Required action
Pictures aside, copy exactly the lines running from the one with "Detect and localize" to the end of the records.

Data in this exercise START

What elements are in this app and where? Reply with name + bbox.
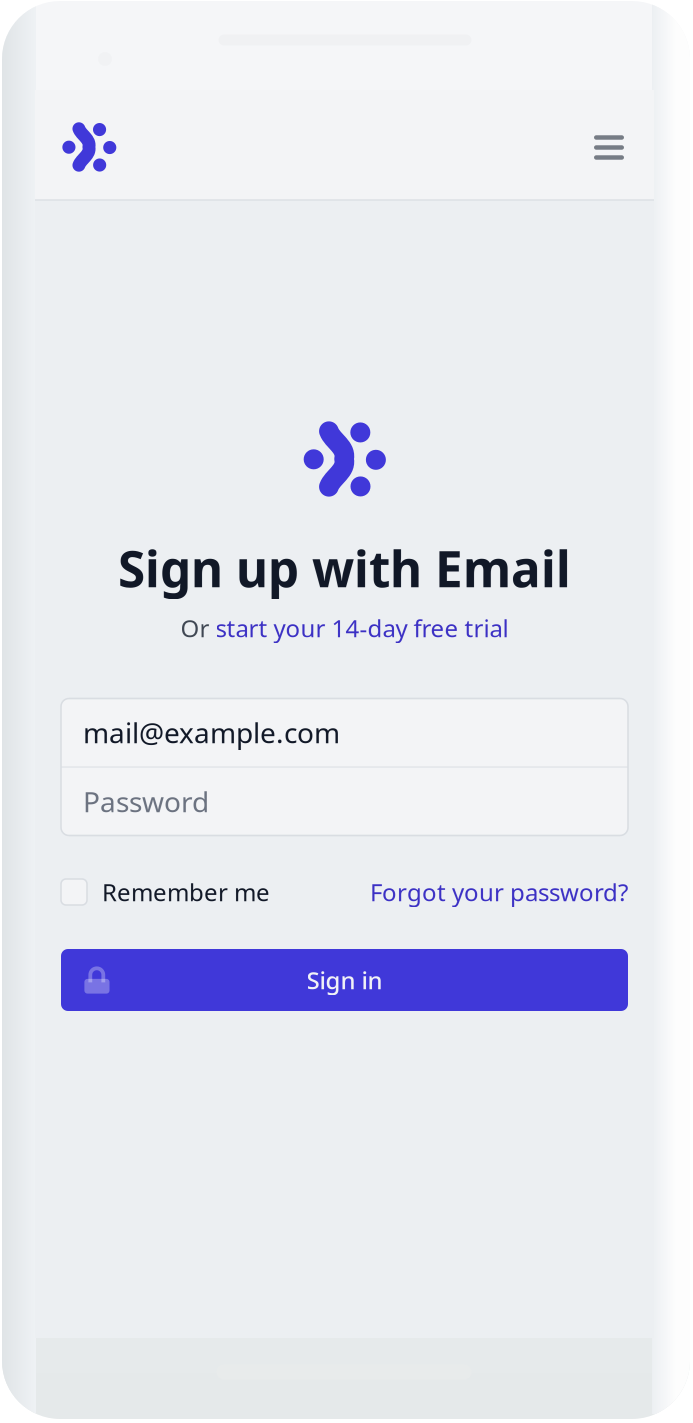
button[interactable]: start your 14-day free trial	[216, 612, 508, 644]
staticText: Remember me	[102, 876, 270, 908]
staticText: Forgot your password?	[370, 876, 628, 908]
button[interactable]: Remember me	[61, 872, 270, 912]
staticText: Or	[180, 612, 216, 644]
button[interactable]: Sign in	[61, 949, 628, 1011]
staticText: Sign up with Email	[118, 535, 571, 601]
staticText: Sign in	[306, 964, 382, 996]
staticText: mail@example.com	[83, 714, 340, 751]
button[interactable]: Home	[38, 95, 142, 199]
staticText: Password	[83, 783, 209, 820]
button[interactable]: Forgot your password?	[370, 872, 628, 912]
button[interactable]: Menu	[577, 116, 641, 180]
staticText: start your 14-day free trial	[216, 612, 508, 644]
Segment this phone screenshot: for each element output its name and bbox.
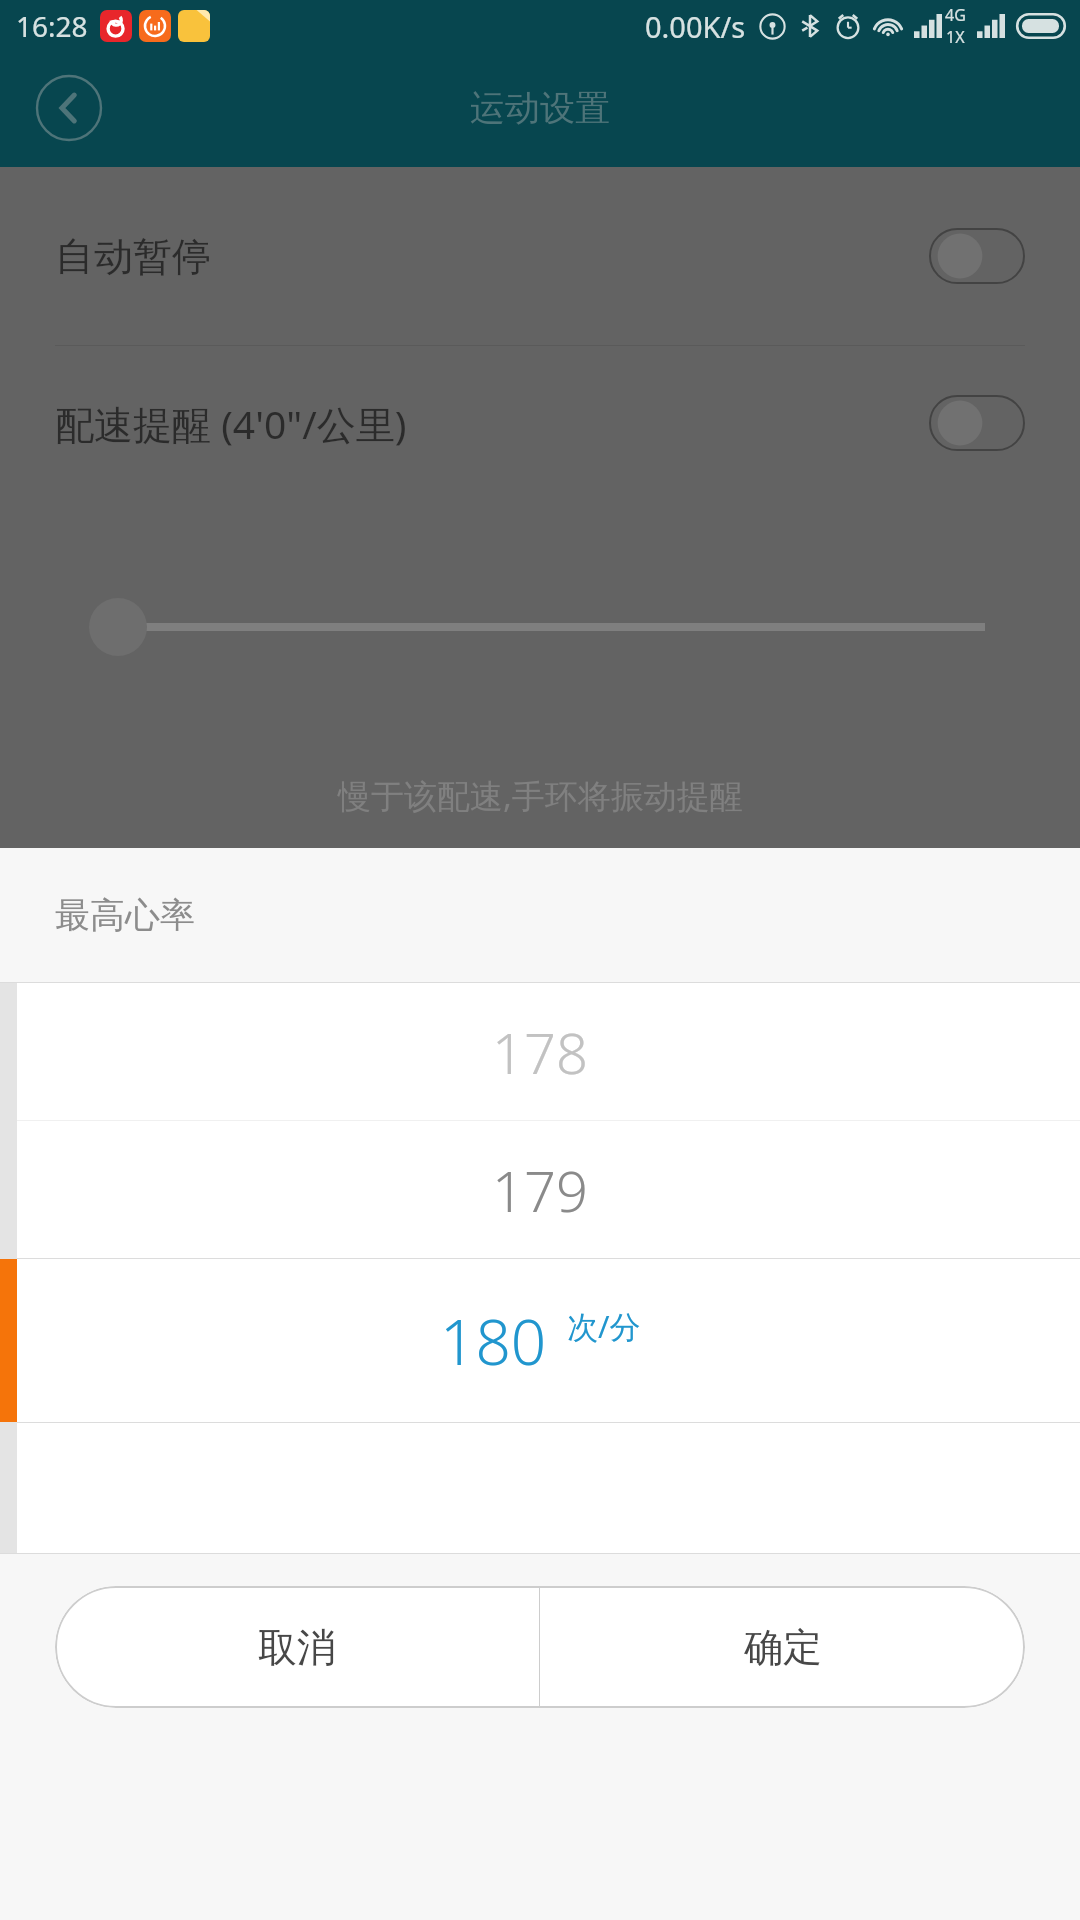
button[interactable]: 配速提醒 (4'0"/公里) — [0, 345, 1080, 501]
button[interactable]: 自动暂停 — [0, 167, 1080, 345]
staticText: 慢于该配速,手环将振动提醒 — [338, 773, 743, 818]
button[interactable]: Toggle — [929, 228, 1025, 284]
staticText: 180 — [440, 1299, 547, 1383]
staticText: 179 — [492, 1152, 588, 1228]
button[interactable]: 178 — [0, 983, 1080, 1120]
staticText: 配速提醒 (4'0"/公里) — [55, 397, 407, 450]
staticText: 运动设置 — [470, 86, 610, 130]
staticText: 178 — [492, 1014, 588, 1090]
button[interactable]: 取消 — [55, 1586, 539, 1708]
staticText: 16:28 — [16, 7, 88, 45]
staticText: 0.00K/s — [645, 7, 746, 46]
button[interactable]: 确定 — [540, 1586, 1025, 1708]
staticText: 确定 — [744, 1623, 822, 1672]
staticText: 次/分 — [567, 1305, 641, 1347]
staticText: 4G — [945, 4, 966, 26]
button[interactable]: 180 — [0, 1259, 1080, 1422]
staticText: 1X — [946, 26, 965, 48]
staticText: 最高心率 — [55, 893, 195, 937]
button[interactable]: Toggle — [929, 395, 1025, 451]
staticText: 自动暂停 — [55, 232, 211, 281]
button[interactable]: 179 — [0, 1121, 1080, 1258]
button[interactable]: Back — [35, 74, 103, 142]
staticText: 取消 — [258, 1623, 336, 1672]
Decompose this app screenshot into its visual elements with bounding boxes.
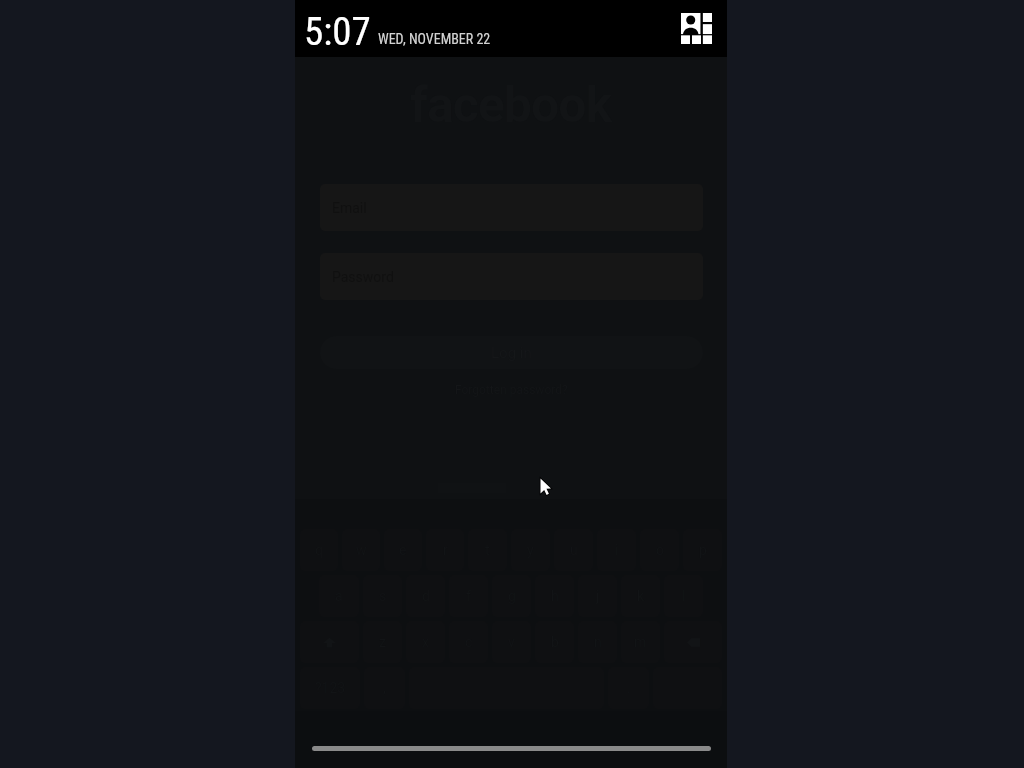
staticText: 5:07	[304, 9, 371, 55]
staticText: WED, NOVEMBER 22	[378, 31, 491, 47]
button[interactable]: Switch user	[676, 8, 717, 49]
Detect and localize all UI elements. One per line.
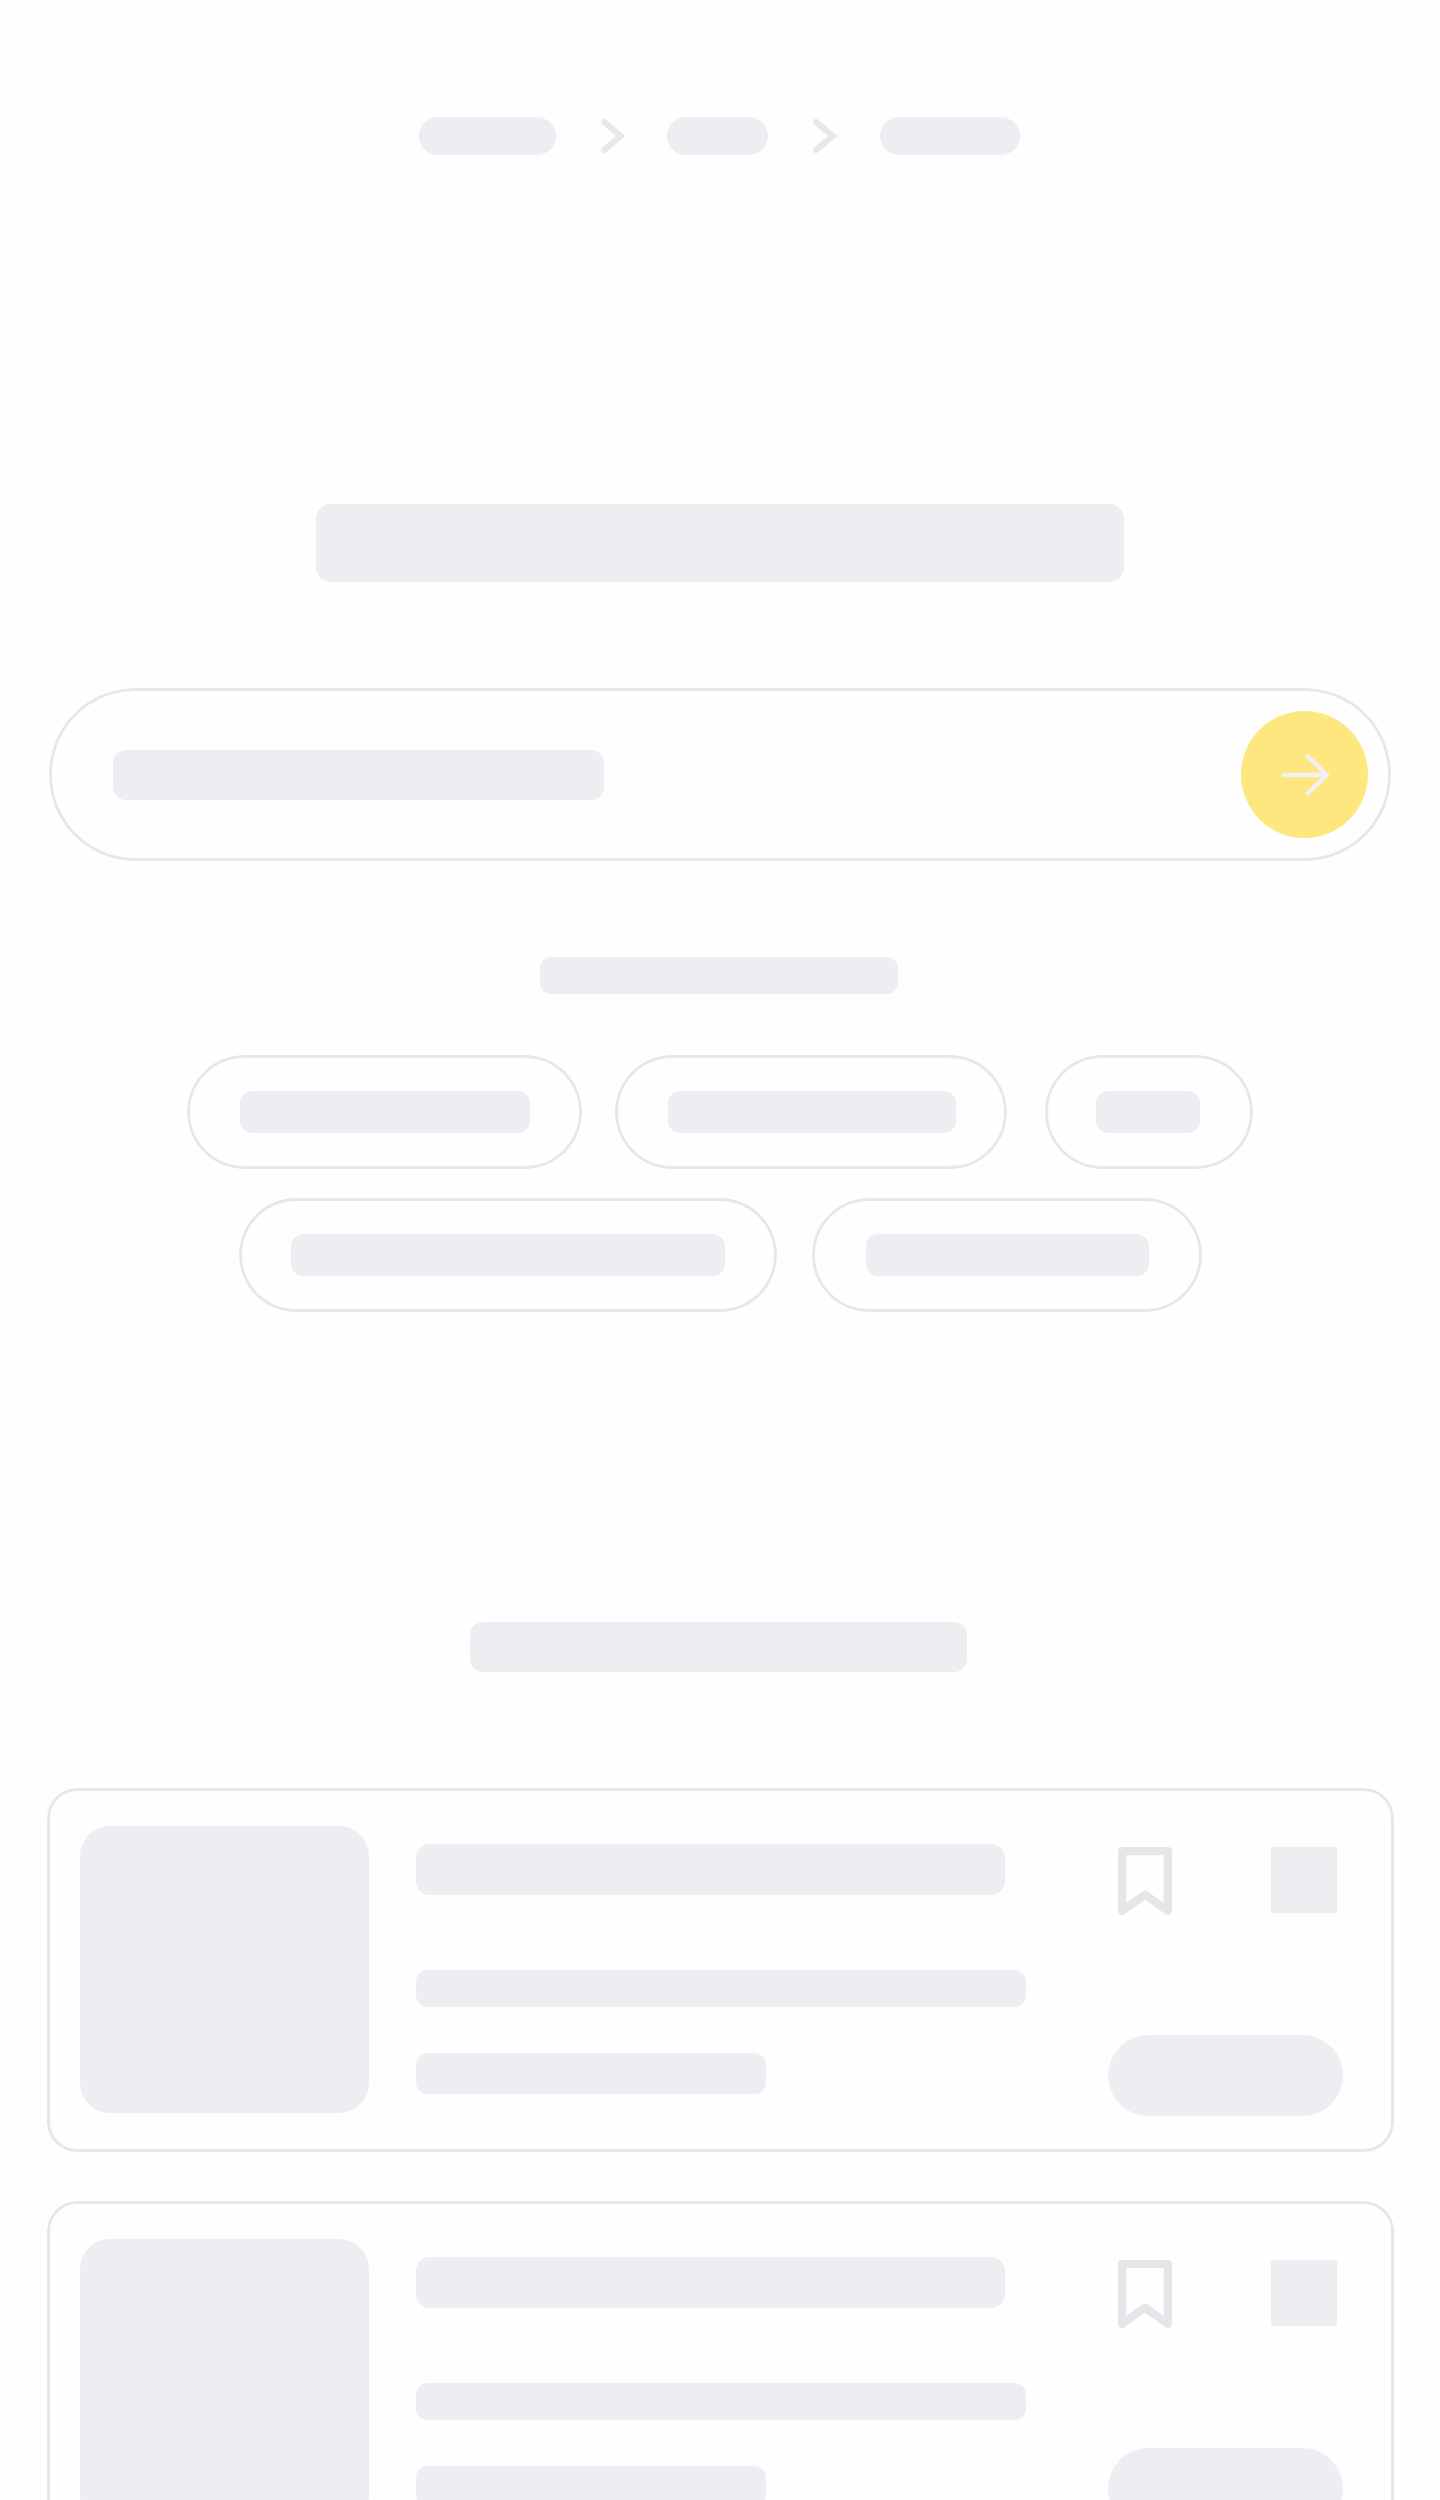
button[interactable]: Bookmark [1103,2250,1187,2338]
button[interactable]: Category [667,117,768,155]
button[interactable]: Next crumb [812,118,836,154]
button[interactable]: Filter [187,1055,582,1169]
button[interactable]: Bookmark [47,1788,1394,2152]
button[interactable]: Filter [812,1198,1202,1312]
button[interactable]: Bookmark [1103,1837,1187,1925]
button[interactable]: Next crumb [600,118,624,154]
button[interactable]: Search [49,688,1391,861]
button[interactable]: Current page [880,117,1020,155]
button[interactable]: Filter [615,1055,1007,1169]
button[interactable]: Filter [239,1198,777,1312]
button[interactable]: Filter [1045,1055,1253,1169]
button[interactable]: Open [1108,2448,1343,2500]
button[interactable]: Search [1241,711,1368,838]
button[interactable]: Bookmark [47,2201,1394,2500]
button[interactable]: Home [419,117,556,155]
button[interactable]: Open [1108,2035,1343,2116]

Data in this exercise END

Exercise solution
Detect and localize all UI elements. One per line.
button[interactable]: Bookmark [1103,2250,1187,2338]
button[interactable]: Category [667,117,768,155]
button[interactable]: Next crumb [812,118,836,154]
button[interactable]: Filter [187,1055,582,1169]
button[interactable]: Bookmark [47,1788,1394,2152]
button[interactable]: Filter [812,1198,1202,1312]
button[interactable]: Bookmark [1103,1837,1187,1925]
button[interactable]: Next crumb [600,118,624,154]
button[interactable]: Search [49,688,1391,861]
button[interactable]: Current page [880,117,1020,155]
button[interactable]: Filter [615,1055,1007,1169]
button[interactable]: Filter [239,1198,777,1312]
button[interactable]: Filter [1045,1055,1253,1169]
button[interactable]: Open [1108,2448,1343,2500]
button[interactable]: Search [1241,711,1368,838]
button[interactable]: Bookmark [47,2201,1394,2500]
button[interactable]: Home [419,117,556,155]
button[interactable]: Open [1108,2035,1343,2116]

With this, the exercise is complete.